Published 12:00 am Wednesday, March 26, 2014

By Monique Roth

LAPLACE – On March 21 President Barack Obama signed into law the Homeowner Flood Insurance Affordability Act, which includes an amendment co-authored by Louisiana U.S. Rep. Bill Cassidy. Cassidy discussed the Grimm-Cassidy amended version of the HFIAA, which he helped to write and pass through Congress, at a town hall meeting in Destrehan on March 24. 

“We are extremely pleased that President Obama signed the Homeowner Flood Insurance Affordability Act into law so quickly,” said St. John the Baptist Parish President Natalie Robottom. “This is a huge victory for St. John the Baptist Parish, Louisiana and the nation.”
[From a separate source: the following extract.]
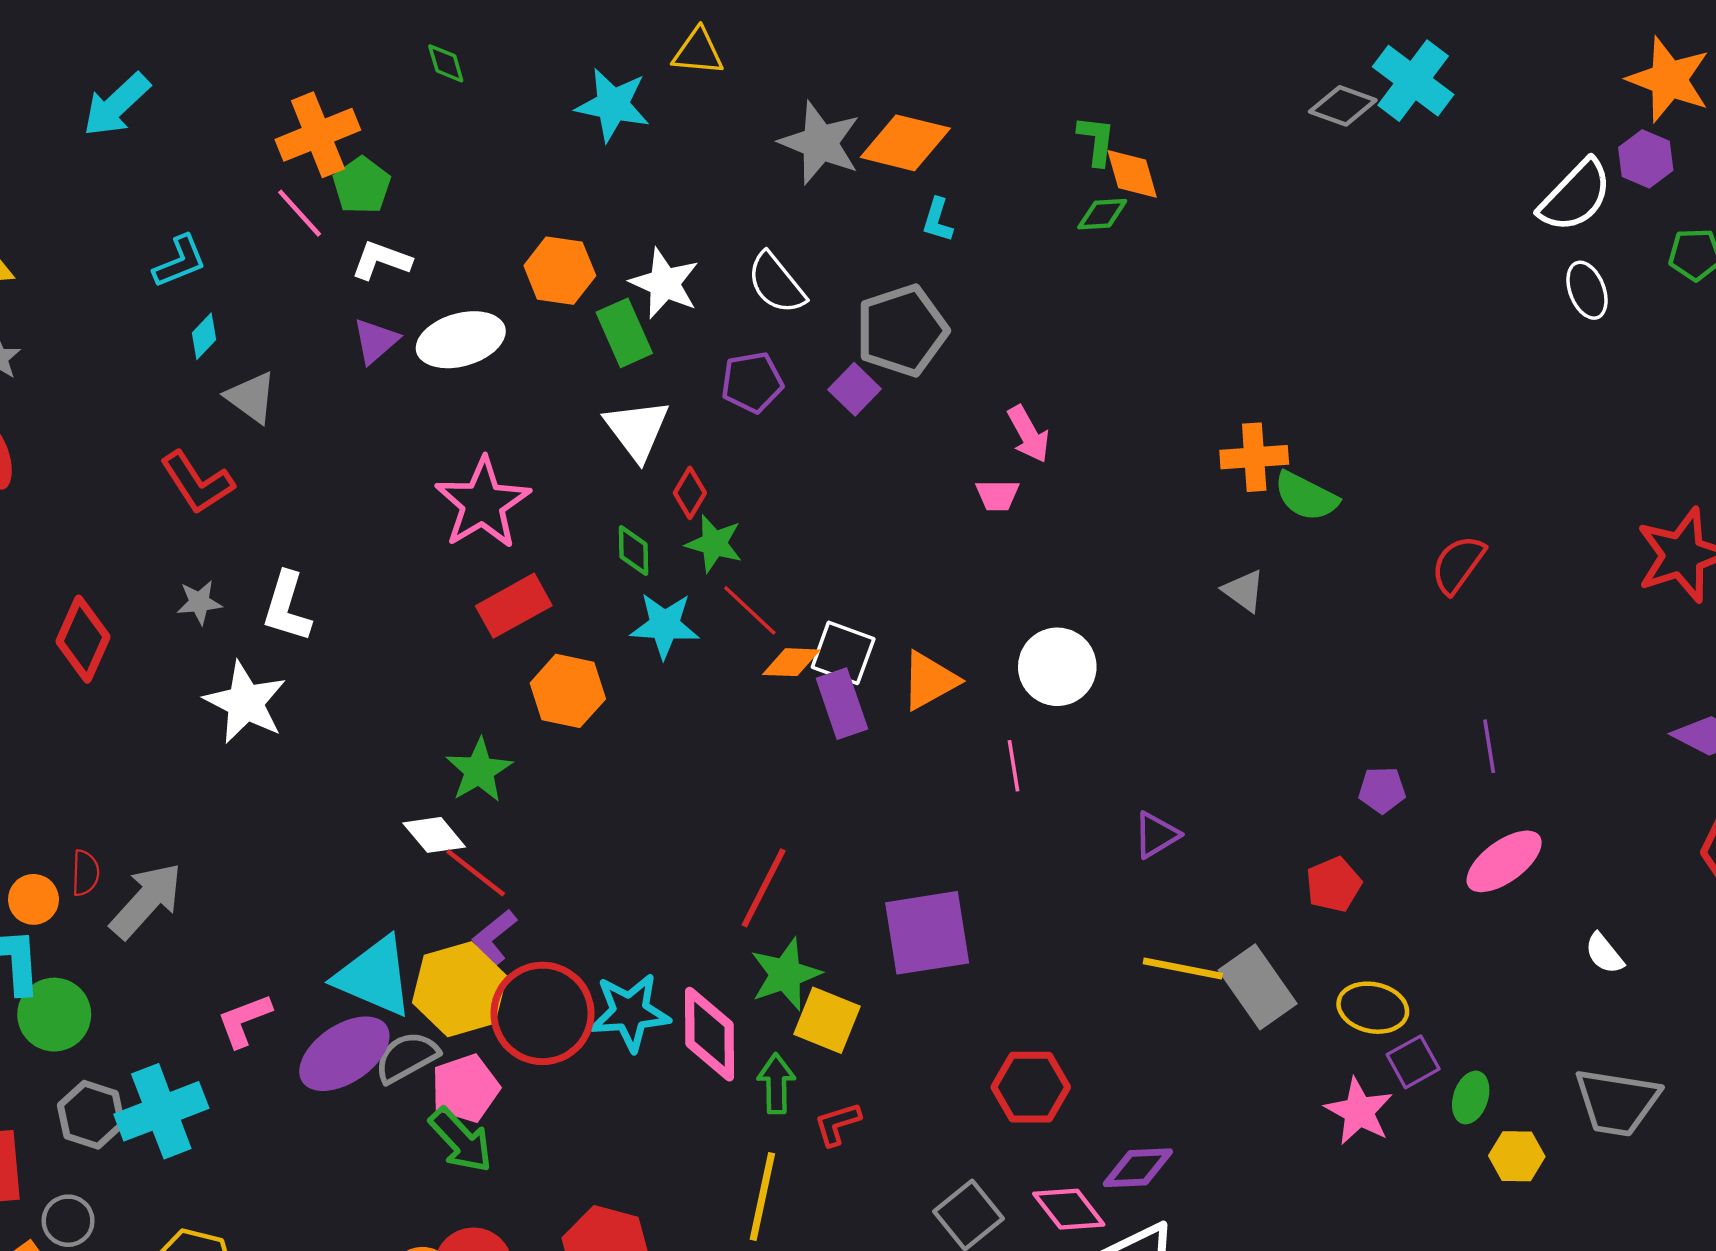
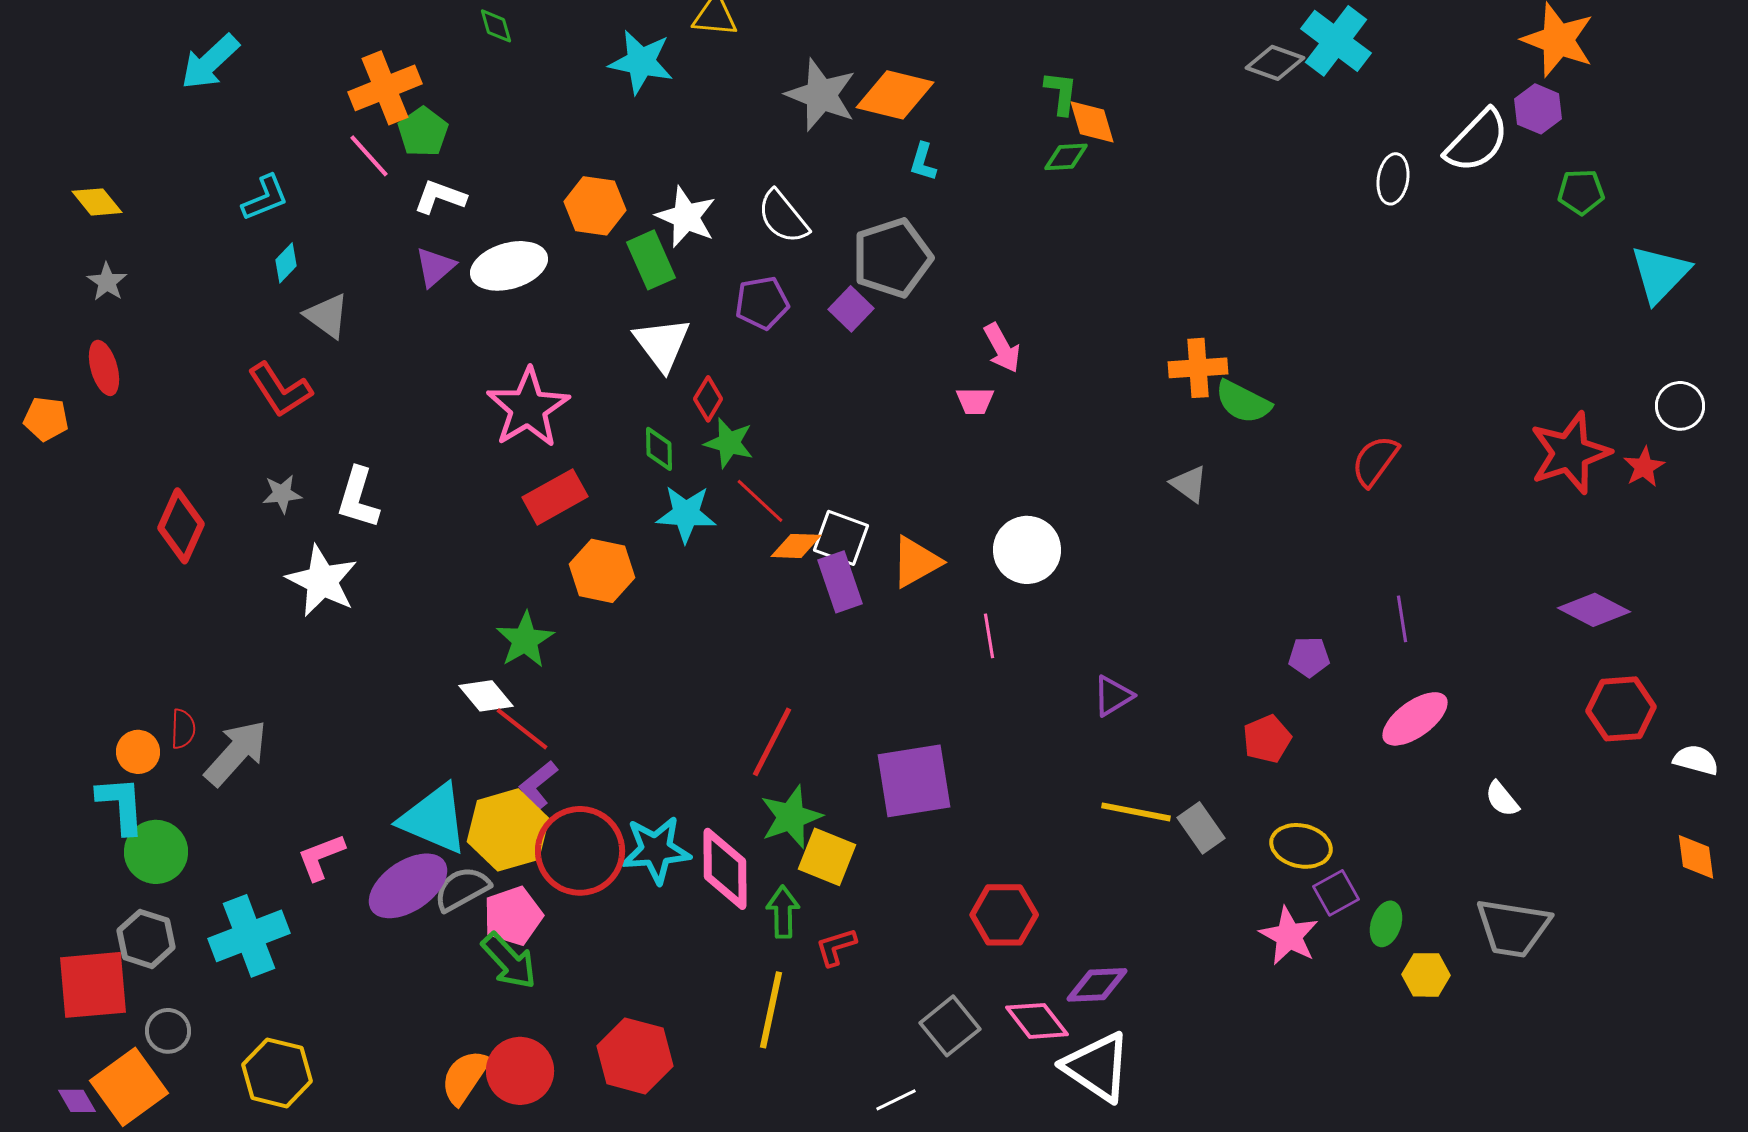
white ellipse: (1587, 290) -> (1393, 179), moved, turned 30
gray rectangle: (1258, 987) -> (1201, 828), size x0.7
gray hexagon: (91, 1115) -> (146, 939), moved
The HFIAA is the first meaningful legislation to undo the potentially devastating premium increases outlined in the Biggert-Waters Act. The Biggert-Waters Flood Insurance Reform Act of 2012 reformed the National Flood Insurance Program to reduce its dependency on taxpayer funding and address a $24 billion program deficit. New flood insurance rate maps under the measure would have led to sharp increases in premiums.

Highlights of the HFIAA include limiting yearly premium increases to an average of 15 percent per year for each of the nine property categories listed by FEMA, with no individual policyholder paying more than an 18 percent increase per year; urging the NFIP administrator to ensure most policyholders have a premium of no more than 1 percent of the value of coverage; removing the so-called “sales trigger” that would have forced homeowners into actuarial rates when a home changes ownership; and allowing local governments to

be reimbursed for successful flood map appeals.  

River Region residents and elected officials have been instrumental since 2013 in the push to correct key provisions in Biggert Waters, which did away with grandfathering of properties and allowed the NFIP to raise rates in excess of $28,000 per year depending on flood risk zone remapping.

Cassidy said Louisiana has provided crucial leadership on important flood insurance issues, adding local elected officials and parish presidents all played vital

roles in ensuring families would not be susceptible to premium hikes.

“We can not rob people out of their ability to own a home,” Cassidy said.